MEDIATRACNET
The Central Bank of Nigeria (CBN) on Friday announced the approval of the official permit to three sugar refining companies in the country to import the commodity into the country.
In a public statement published on Friday on its website, the apex bank named the three companies s BUA Sugar Refinery Limited, Dangote Sugar Refinery Plc, and Golden Sugar Company.
The statement signed by the Director of Trade & Exchange Department of the CBN, O. S. Nnaji, said the approval of the import license which is in line with the Federal Government National Sugar Master Plan to encourage and incentivize sugar refining companies in their backward integration programme for local sugar production followed a review of the three companies’ achievement of reasonable progress on the policy in the sector.
The notice titled, ‘Sugar Importation in Nigeria’ and addressed to all authorized dealers and the general public, said only the trio shall be allowed to import sugar into the country.
Consequently, the CBN said all authorized dealers shall not open Form M or access foreign exchange in the Nigerian foreign exchange market for any company, including the three companies, for the importation of sugar into the country without prior and express approval from it.
Under the Nigerian Sugar Master Plan by the Federal Government through the National Sugar Development Council, the CBN is mandated to monitor the implementation of the backward integration programmes of all the companies.
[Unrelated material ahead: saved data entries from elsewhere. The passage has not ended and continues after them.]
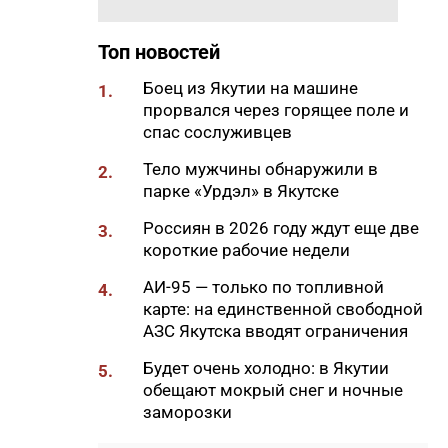
Корпоративного университета
АЛРОСА – среди лучших
Топ новостей
тренеров по культуре
безопасности России
Боец из Якутии на машине
1.
прорвался через горящее поле и
09:20
70 лет созидания: как
спас сослуживцев
менялась строительная
отрасль России
Тело мужчины обнаружили в
2.
парке «Урдэл» в Якутске
09:09
В Верхневилюйском районе
при падении с высоты погиб
Россиян в 2026 году ждут еще две
3.
мужчина
короткие рабочие недели
09:00
Якутская стройка ушла в
АИ-95 — только по топливной
4.
высоту: как здания выросли
карте: на единственной свободной
до 16 этажей на вечной
АЗС Якутска вводят ограничения
мерзлоте
Будет очень холодно: в Якутии
5.
08:46
Россияне смогут вносить
обещают мокрый снег и ночные
наличные через банкоматы
заморозки
других банков с 1 октября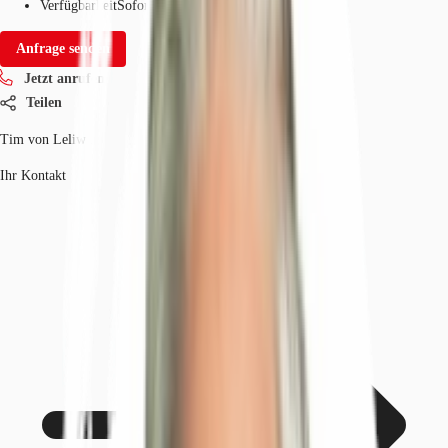
Verfügbarkeit
Sofort
Anfrage senden
Jetzt anrufen
Teilen
Tim von Leliwa
Ihr Kontakt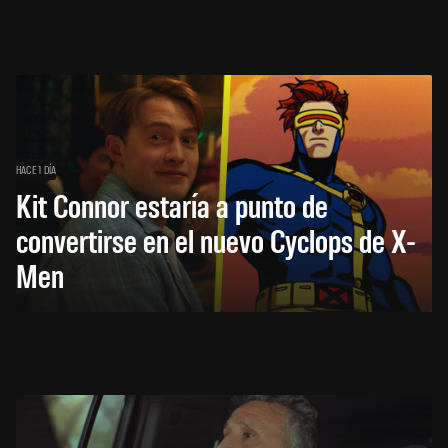
HACE 1 DÍA
Kit Connor estaría a punto de
convertirse en el nuevo Cyclops de X-
Men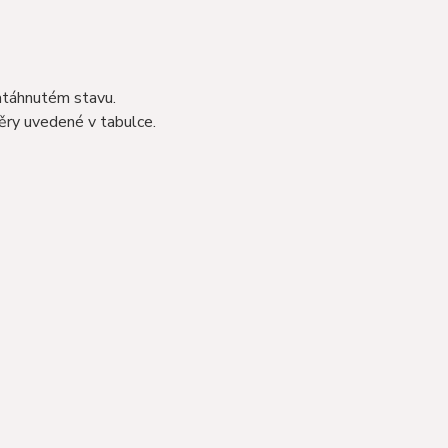
natáhnutém stavu.
ěry uvedené v tabulce.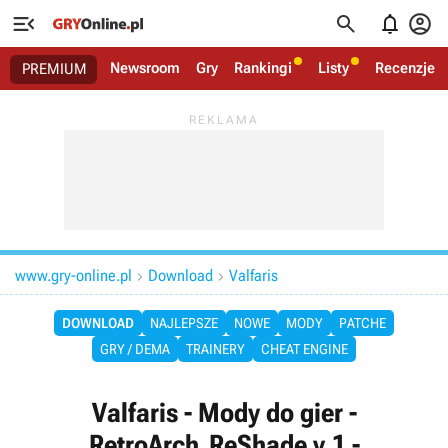




Newsroom
Gry
Rankingi
Listy
Recenzje
PREMIUM
www.gry-online.pl
Download
Valfaris


DOWNLOAD
NAJLEPSZE
NOWE
MODY
PATCHE
GRY / DEMA
TRAINERY
CHEAT ENGINE
Valfaris - Mody do gier -
RetroArch_ReShade v.1 -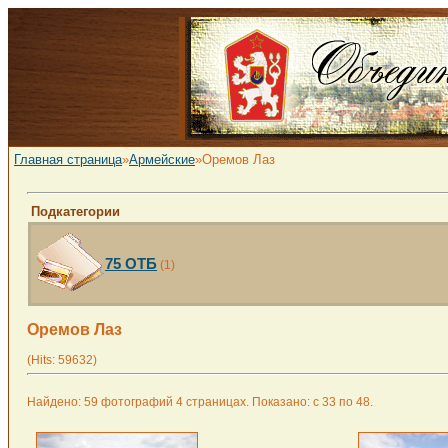
Главная страница
»
Армейские
»Оремов Лаз
Подкатегории
75 ОТБ
(1)
Оремов Лаз
(Hits: 59632)
Найдено: 59 фотографий 4 страницах. Показано: с 33 по 48.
Last April, the three companies ignited what analysts called a major ‘sugar war’ in the country when two of them (Dangote Sugar and Flour Mills) formed an alliance to demand from the Federal Government the immediate closure of BUA Sugar’s new $250 million sugar refinery complex in Port Harcourt over alleged operational infractions.
Close followers of developments in the sector said the development was a direct fallout of the bitter rivalry between the three sugar manufacturing giants who have been jostling to gain the controlling dominance of the country’s sugar market.
Last January, Dangote Sugar and Flour Mills PLC sent a joint petition to the Minister of Industry, Trade and Investment, Niyi Adebayo, accusing BUA Group of engaging in activities that contravened the National Sugar Master Plan (NSMP) designed to promote backward integration in the nation’s sugar industry.
The Chairman of Dangote Group, Aliko Dangote, and his counterpart in Flour Mills, John Coumantarous, in the petition, alleged BUA was operating without regard to the provisions of the law, by commissioning the new sugar refinery located in the Export Processing Zone in Port Harcourt with a view to selling its products locally instead of producing for export in contravention of the National sugar policy.
With BUA’s new plant, Dangote and Flour Mills said the company contravened the agreement by all interest groups in the sector in 2019 against the operation of new refineries in the country till further notice.
Consequently, they said BUA’s new refinery illegally raised Nigeria’s combined sugar refining capacity from 2.75 million metric tons per annum to 3.4 million metric tons, or from 170 percent in excess of last year’s capacity to over 210 percent capacity.